> _Instructions to follow_
Where a picture appears, leave it out, and print the rest of the records as they are.

[Dataset items]
►

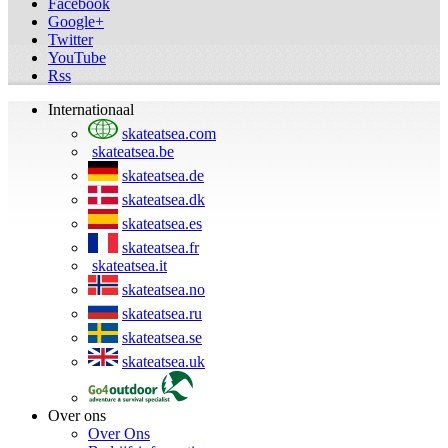
Facebook
Google+
Twitter
YouTube
Rss
Internationaal
skateatsea.com
skateatsea.be
skateatsea.de
skateatsea.dk
skateatsea.es
skateatsea.fr
skateatsea.it
skateatsea.no
skateatsea.ru
skateatsea.se
skateatsea.uk
Over ons
Over Ons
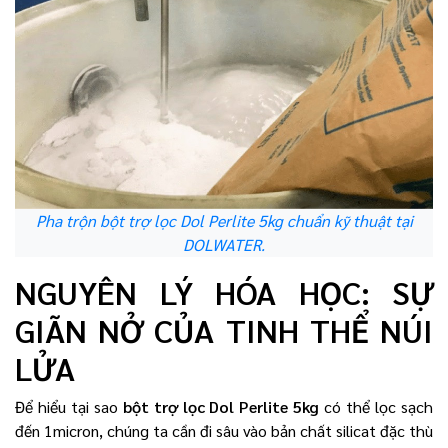
Pha trộn bột trợ lọc Dol Perlite 5kg chuẩn kỹ thuật tại
DOLWATER.
NGUYÊN LÝ HÓA HỌC: SỰ
GIÃN NỞ CỦA TINH THỂ NÚI
LỬA
Để hiểu tại sao
bột trợ lọc Dol Perlite 5kg
có thể lọc sạch
đến 1micron, chúng ta cần đi sâu vào bản chất silicat đặc thù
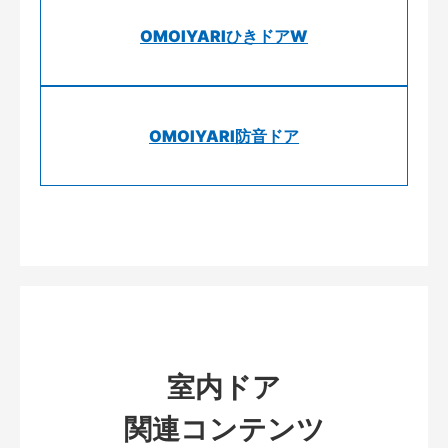
OMOIYARIひきドアW
OMOIYARI防音ドア
室内ドア
関連コンテンツ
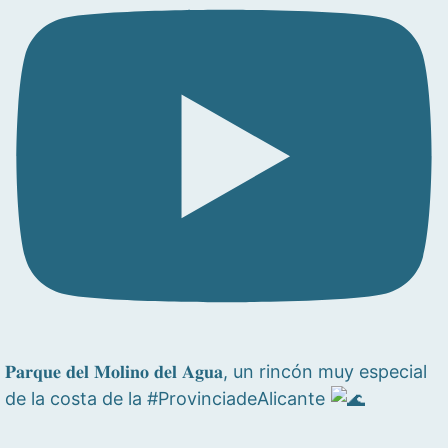
𝐏𝐚𝐫𝐪𝐮𝐞 𝐝𝐞𝐥 𝐌𝐨𝐥𝐢𝐧𝐨 𝐝𝐞𝐥 𝐀𝐠𝐮𝐚, un rincón muy especial
de la costa de la #ProvinciadeAlicante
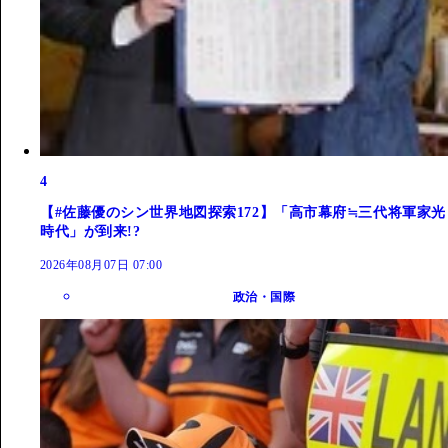
4
【#佐藤優のシン世界地図探索172】「高市幕府≒三代将軍家光
時代」が到来!?
2026年08月07日 07:00
政治・国際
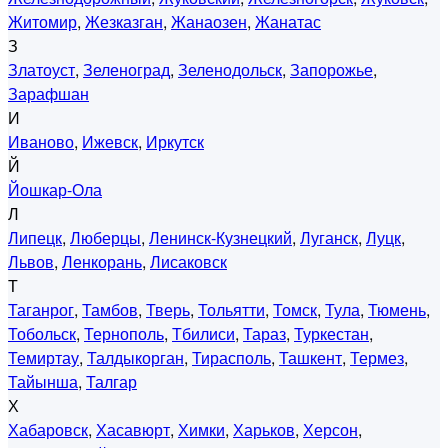
Житомир
,
Жезказган
,
Жанаозен
,
Жанатас
З
Златоуст
,
Зеленоград
,
Зеленодольск
,
Запорожье
,
Зарафшан
И
Иваново
,
Ижевск
,
Иркутск
Й
Йошкар-Ола
Л
Липецк
,
Люберцы
,
Ленинск-Кузнецкий
,
Луганск
,
Луцк
,
Львов
,
Ленкорань
,
Лисаковск
Т
Таганрог
,
Тамбов
,
Тверь
,
Тольятти
,
Томск
,
Тула
,
Тюмень
,
Тобольск
,
Тернополь
,
Тбилиси
,
Тараз
,
Туркестан
,
Темиртау
,
Талдыкорган
,
Тирасполь
,
Ташкент
,
Термез
,
Тайынша
,
Талгар
Х
Хабаровск
,
Хасавюрт
,
Химки
,
Харьков
,
Херсон
,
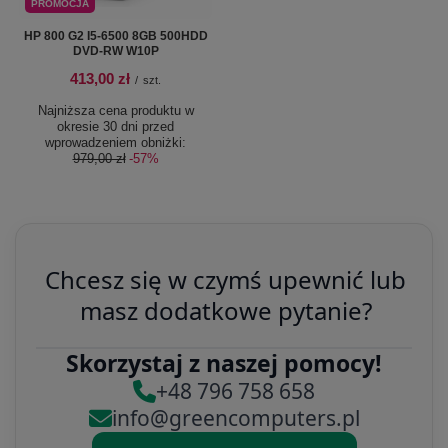
PROMOCJA
HP 800 G2 I5-6500 8GB 500HDD
DVD-RW W10P
413,00 zł
/
szt.
Najniższa cena produktu w
okresie 30 dni przed
wprowadzeniem obniżki:
979,00 zł
-57%
Chcesz się w czymś upewnić lub
masz dodatkowe pytanie?
Skorzystaj z naszej pomocy!
+48 796 758 658
info@greencomputers.pl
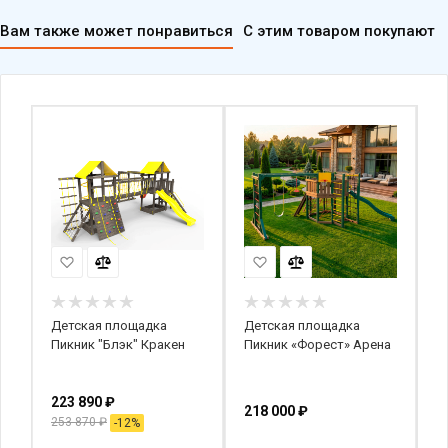
Вам также может понравиться
С этим товаром покупают
Детская площадка
Детская площадка
Д
Пикник "Блэк" Кракен
Пикник «Форест» Арена
к
с»
П
(
223 890
₽
218 000
₽
3
253 870
₽
-
12
%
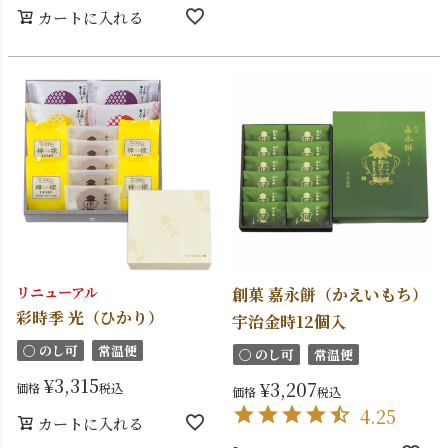
カートに入れる
リニューアル
創菓 嘉永餅（かえいもち）
彩時季 光（ひかり）
宇治金時12個入
〇 のし可
常温便
〇 のし可
常温便
¥
3,315
¥
3,207
価格
税込
価格
税込
4.25
カートに入れる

◄

> _Written answer_
Facebook
Google+
Twitter
YouTube
Rss
Internationaal
skateatsea.com
skateatsea.be
skateatsea.de
skateatsea.dk
skateatsea.es
skateatsea.fr
skateatsea.it
skateatsea.no
skateatsea.ru
skateatsea.se
skateatsea.uk
Over ons
Over Ons
Pha trộn bột trợ lọc Dol Perlite 5kg chuẩn kỹ thuật tại
DOLWATER.
NGUYÊN LÝ HÓA HỌC: SỰ
GIÃN NỞ CỦA TINH THỂ NÚI
LỬA
Để hiểu tại sao
bột trợ lọc Dol Perlite 5kg
có thể lọc sạch
đến 1micron, chúng ta cần đi sâu vào bản chất silicat đặc thù
OMOIYARIひきドアW
OMOIYARI防音ドア
室内ドア
関連コンテンツ
𝐏𝐚𝐫𝐪𝐮𝐞 𝐝𝐞𝐥 𝐌𝐨𝐥𝐢𝐧𝐨 𝐝𝐞𝐥 𝐀𝐠𝐮𝐚, un rincón muy especial
de la costa de la #ProvinciadeAlicante
4
【#佐藤優のシン世界地図探索172】「高市幕府≒三代将軍家光
時代」が到来!?
2026年08月07日 07:00
政治・国際
Житомир
,
Жезказган
,
Жанаозен
,
Жанатас
З
Златоуст
,
Зеленоград
,
Зеленодольск
,
Запорожье
,
Зарафшан
И
Иваново
,
Ижевск
,
Иркутск
Й
Йошкар-Ола
Л
Липецк
,
Люберцы
,
Ленинск-Кузнецкий
,
Луганск
,
Луцк
,
Львов
,
Ленкорань
,
Лисаковск
Т
Таганрог
,
Тамбов
,
Тверь
,
Тольятти
,
Томск
,
Тула
,
Тюмень
,
Тобольск
,
Тернополь
,
Тбилиси
,
Тараз
,
Туркестан
,
Темиртау
,
Талдыкорган
,
Тирасполь
,
Ташкент
,
Термез
,
Тайынша
,
Талгар
Х
Хабаровск
,
Хасавюрт
,
Химки
,
Харьков
,
Херсон
,
PROMOCJA
HP 800 G2 I5-6500 8GB 500HDD
DVD-RW W10P
413,00 zł
/
szt.
Najniższa cena produktu w
okresie 30 dni przed
wprowadzeniem obniżki:
979,00 zł
-57%
Chcesz się w czymś upewnić lub
masz dodatkowe pytanie?
Skorzystaj z naszej pomocy!
+48 796 758 658
info@greencomputers.pl
Вам также может понравиться
С этим товаром покупают
Детская площадка
Детская площадка
Д
Пикник "Блэк" Кракен
Пикник «Форест» Арена
к
с»
П
(
223 890
₽
218 000
₽
3
253 870
₽
-
12
%
カートに入れる
リニューアル
創菓 嘉永餅（かえいもち）
彩時季 光（ひかり）
宇治金時12個入
〇 のし可
常温便
〇 のし可
常温便
¥
3,315
¥
3,207
価格
税込
価格
税込
4.25
カートに入れる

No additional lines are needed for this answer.